# ABOUT THIS EXERCISE:
Once you find the line with "SecureFuel®" in the data that follows, repeat it and every line after it exactly, through the line with "Find the best fuel card".
::::::::::
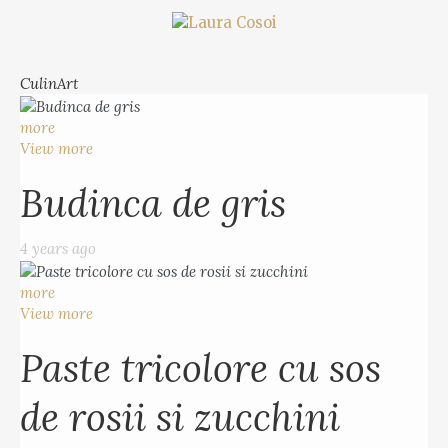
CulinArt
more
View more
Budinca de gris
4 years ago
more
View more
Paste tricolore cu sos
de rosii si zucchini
::::::::::
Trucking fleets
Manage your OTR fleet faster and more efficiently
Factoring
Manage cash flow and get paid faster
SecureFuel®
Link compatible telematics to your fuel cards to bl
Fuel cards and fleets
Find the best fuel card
::::::::::
# SOLUTION:
SecureFuel®
Link compatible telematics to your fuel cards to bl
Fuel cards and fleets
Find the best fuel card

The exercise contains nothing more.